* [ACTION ITEM] Filter the entries for the word "रकरण". Copy each line that has it.

+++ DATA RECORDS +++

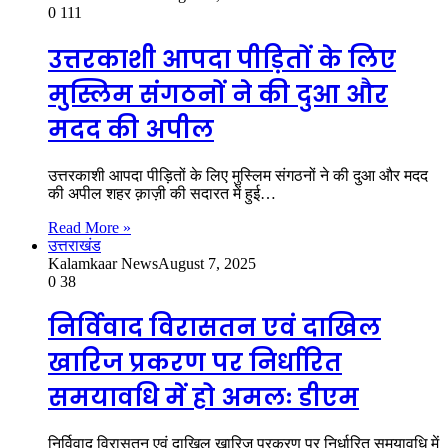
0
111
उत्तरकाशी आपदा पीड़ितों के लिए
मुस्लिम संगठनों ने की दुआ और
मदद की अपील
उत्तरकाशी आपदा पीड़ितों के लिए मुस्लिम संगठनों ने की दुआ और मदद
की अपील शहर क़ाज़ी की सदारत में हुई…
Read More »
उत्तराखंड
Kalamkaar News
August 7, 2025
0
38
निर्विवाद विरासतन एवं दाखिल
खारिज प्रकरण पर निर्धारित
समयावधि में हो अमलः डीएम
निर्विवाद विरासतन एवं दाखिल खारिज प्रकरण पर निर्धारित समयावधि में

+++

* [WRITTEN SOLUTION]
खारिज प्रकरण पर निर्धारित
निर्विवाद विरासतन एवं दाखिल खारिज प्रकरण पर निर्धारित समयावधि में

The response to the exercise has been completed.